It's just the boredom and not wanting to be sober that keeps bringing me back, not the fact that I love alcohol. I don't even get drunk when I drink I just do it to feel like I'm not sober.

I had gotten auditory hallucinations one day after a long binge. It was so weird but I kept hearing things that weren't there and felt very loopy. Music was on repeat in my head for some reason as well.

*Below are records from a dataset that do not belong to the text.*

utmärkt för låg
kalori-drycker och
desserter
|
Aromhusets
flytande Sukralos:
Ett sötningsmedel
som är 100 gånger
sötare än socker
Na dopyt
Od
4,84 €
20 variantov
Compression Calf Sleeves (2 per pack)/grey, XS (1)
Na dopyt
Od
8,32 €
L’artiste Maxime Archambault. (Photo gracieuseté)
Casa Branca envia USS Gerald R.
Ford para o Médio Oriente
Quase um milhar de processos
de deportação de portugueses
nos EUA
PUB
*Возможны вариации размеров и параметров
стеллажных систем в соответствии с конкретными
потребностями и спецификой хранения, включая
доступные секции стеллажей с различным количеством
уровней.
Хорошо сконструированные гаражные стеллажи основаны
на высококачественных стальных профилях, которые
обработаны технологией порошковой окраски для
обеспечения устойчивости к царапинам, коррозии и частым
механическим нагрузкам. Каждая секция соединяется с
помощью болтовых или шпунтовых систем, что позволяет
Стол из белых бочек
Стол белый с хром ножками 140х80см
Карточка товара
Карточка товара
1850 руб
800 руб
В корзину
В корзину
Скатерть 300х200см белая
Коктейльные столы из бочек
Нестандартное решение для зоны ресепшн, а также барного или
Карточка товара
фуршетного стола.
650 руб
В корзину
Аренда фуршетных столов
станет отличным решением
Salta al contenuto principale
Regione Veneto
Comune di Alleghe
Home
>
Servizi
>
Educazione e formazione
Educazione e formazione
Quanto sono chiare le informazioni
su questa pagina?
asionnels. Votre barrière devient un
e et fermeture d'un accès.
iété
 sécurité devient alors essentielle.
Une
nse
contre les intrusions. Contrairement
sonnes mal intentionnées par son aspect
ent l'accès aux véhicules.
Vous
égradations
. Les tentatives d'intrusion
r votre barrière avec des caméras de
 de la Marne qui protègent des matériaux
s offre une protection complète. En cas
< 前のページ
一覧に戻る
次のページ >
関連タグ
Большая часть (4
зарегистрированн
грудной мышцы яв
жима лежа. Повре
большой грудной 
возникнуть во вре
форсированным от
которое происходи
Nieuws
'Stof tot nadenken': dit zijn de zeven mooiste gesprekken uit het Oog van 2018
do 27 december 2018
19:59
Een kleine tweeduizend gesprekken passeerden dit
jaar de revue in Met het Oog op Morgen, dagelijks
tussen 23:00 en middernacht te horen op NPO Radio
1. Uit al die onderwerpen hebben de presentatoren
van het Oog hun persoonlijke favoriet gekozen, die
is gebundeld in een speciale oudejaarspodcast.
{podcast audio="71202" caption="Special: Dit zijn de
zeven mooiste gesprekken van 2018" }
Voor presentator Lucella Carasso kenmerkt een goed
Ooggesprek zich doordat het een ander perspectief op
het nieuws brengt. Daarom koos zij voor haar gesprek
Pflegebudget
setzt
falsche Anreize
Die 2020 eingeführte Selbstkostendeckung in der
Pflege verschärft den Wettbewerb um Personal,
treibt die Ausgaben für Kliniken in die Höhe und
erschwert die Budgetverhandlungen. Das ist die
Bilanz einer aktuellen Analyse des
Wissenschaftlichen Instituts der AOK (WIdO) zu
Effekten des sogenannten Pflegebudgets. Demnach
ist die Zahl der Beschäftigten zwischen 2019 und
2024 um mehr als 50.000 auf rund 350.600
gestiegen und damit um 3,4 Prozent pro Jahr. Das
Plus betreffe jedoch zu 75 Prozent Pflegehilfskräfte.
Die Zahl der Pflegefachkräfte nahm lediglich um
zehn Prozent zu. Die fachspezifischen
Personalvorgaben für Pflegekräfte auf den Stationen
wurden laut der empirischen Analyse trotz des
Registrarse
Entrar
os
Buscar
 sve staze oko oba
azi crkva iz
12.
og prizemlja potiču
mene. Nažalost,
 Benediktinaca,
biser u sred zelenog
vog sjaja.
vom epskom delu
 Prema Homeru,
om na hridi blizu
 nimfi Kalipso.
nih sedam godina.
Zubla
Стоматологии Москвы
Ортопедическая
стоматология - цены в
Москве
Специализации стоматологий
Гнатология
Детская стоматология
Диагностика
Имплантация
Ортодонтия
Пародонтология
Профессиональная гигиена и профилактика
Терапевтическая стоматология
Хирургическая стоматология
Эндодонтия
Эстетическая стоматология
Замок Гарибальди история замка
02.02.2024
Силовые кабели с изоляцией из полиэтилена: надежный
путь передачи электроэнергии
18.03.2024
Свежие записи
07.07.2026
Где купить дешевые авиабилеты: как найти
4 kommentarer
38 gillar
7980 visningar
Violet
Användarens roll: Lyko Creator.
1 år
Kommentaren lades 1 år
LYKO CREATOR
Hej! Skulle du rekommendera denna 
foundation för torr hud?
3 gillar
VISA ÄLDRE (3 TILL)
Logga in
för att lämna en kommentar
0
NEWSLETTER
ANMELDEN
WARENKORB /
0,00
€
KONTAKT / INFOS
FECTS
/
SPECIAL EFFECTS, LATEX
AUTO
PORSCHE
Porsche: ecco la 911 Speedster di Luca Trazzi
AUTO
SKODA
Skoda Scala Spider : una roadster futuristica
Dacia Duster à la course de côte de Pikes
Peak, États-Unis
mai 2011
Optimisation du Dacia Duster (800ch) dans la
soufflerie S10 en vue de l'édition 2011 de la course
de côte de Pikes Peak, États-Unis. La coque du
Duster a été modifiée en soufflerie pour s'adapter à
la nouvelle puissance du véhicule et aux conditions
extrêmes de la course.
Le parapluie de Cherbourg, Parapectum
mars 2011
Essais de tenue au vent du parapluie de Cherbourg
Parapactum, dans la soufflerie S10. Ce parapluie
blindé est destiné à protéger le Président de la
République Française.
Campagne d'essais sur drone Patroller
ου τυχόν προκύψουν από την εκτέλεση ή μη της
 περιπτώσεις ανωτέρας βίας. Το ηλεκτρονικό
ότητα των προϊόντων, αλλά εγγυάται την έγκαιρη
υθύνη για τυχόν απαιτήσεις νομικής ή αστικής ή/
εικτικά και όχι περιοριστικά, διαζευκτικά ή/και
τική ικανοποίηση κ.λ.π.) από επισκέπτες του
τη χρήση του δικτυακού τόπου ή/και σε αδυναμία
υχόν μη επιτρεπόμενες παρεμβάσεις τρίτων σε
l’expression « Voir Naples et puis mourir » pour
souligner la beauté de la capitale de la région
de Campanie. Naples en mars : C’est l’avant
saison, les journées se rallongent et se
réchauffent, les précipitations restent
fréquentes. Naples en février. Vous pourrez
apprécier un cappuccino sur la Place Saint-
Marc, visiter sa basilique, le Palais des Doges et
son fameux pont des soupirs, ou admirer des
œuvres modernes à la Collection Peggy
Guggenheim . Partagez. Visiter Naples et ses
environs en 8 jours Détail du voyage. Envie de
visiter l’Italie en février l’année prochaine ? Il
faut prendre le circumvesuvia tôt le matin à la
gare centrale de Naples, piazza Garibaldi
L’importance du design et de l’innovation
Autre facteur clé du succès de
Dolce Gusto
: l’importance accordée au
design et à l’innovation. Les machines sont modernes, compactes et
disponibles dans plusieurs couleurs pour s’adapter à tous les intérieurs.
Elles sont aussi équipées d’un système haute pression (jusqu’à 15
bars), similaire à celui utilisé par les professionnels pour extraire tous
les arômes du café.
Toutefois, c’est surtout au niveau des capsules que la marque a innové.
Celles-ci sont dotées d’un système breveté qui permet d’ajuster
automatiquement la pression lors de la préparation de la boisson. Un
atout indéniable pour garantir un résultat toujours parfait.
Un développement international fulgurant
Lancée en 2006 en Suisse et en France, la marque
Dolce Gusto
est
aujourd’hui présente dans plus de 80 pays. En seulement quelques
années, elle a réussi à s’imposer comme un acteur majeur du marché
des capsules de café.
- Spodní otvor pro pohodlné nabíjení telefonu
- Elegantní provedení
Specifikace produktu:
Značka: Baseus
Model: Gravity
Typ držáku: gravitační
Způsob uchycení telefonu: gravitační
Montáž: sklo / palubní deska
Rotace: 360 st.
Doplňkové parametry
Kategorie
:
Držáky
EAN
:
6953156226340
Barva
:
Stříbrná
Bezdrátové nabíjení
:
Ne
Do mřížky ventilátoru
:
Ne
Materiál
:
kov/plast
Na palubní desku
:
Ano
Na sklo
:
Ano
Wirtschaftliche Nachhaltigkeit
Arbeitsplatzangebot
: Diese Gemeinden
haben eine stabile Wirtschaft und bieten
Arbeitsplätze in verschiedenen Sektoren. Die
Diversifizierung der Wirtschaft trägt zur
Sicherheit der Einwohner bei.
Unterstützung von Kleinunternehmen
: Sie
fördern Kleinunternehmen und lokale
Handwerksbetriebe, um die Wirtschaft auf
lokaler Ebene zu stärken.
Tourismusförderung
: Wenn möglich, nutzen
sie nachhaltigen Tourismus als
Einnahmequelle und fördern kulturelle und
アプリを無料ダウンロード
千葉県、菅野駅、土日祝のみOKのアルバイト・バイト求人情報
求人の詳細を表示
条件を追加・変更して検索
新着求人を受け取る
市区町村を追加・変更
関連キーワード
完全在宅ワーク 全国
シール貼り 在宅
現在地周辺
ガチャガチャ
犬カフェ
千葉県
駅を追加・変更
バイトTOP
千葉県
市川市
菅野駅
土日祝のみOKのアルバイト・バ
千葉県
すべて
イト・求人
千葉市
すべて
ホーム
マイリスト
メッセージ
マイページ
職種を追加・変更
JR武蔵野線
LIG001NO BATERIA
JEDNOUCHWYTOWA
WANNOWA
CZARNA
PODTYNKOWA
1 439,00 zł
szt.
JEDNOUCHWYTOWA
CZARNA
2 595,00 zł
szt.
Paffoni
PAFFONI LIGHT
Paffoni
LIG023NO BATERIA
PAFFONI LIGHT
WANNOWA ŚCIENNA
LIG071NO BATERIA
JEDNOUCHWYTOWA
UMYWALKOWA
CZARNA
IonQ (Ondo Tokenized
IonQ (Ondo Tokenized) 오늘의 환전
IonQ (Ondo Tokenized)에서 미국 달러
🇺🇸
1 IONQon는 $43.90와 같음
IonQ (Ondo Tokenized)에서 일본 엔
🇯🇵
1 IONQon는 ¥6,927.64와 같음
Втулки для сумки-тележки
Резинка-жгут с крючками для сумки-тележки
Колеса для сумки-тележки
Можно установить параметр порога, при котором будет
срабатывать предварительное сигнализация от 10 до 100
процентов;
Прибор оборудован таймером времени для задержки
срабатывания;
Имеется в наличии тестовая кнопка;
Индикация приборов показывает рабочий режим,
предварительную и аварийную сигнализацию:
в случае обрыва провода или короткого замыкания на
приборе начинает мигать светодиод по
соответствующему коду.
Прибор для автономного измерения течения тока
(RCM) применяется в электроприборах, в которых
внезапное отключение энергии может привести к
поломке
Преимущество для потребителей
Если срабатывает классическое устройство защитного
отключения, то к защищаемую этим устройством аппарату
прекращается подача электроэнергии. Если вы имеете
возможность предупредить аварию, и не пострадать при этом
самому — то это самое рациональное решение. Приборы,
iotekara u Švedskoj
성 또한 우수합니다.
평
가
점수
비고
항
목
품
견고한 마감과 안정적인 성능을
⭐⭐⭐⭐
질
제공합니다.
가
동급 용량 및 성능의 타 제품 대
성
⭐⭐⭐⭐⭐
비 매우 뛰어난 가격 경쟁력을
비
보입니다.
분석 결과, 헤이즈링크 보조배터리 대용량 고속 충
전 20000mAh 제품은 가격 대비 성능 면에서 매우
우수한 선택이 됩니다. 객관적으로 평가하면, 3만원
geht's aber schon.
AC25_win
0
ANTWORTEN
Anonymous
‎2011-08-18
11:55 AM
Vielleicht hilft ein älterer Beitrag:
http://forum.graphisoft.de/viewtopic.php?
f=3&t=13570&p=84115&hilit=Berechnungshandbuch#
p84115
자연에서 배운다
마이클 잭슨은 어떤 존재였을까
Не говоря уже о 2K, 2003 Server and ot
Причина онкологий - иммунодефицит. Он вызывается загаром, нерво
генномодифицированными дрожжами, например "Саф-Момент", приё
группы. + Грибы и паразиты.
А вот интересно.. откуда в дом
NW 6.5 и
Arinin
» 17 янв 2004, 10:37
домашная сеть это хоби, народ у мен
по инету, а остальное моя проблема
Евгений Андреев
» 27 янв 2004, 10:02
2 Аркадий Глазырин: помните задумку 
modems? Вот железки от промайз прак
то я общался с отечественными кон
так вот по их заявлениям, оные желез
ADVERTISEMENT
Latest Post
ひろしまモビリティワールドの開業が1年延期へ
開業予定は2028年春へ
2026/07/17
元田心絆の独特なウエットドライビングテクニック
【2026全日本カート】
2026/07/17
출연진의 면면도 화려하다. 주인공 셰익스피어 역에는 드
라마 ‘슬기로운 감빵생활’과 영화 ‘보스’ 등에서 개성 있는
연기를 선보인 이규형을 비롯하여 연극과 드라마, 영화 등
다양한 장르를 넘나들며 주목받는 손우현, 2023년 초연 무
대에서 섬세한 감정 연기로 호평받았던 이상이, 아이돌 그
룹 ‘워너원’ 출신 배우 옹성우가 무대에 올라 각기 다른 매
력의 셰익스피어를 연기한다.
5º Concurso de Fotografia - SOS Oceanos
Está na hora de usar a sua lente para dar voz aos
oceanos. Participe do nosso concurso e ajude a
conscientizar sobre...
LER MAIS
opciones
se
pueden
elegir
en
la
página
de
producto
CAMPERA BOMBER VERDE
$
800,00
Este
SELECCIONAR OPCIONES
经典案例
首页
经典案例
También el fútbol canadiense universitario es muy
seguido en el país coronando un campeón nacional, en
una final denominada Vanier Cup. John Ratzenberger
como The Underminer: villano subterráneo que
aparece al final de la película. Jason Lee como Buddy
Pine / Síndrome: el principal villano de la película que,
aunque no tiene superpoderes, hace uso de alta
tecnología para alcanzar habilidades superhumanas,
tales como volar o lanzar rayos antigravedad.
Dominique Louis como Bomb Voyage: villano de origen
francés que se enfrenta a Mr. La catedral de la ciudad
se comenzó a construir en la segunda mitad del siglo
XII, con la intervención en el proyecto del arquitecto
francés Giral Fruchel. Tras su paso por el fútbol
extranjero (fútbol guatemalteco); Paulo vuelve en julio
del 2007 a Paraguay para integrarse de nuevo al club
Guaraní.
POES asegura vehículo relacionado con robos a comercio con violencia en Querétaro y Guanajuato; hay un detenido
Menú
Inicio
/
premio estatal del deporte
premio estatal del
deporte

I ended up drinking yesterday with a friend and when I do that, it just completely reverts me to my alcoholic tendencies. I was doing good for a while though not drinking much at all.
Sounds rough. Because when I think of quitting alcohol I am mainly talking about qutiting drinking on my own in my room. I am mentally accepting to drink socially which probably means ill always relapse in the end too. But that's already better than I am doing now.

What does back to square one mean to you? If you are doing well without alcohol for a while, and then relapse for a while and then stop drinking again. You are probably already doing much better than you were doing before right?

Square one is where you were at your absolute lowest. When you didn't care about your alcoholism, when you didn't care to quit, when you just drank it all, all the time, every day.

That is square one. I think you are doing much better already, if only it is that you are aware of the problem and trying to fix it. So you aren't at square one, you are probably at like square 3 or 4, even when you relapse.

Don't be too hard on yourself. You don't go from alcoholism to a healthy sober life where you don't need this coping mechanism anymore, nor weed.
That takes time with ups and downs.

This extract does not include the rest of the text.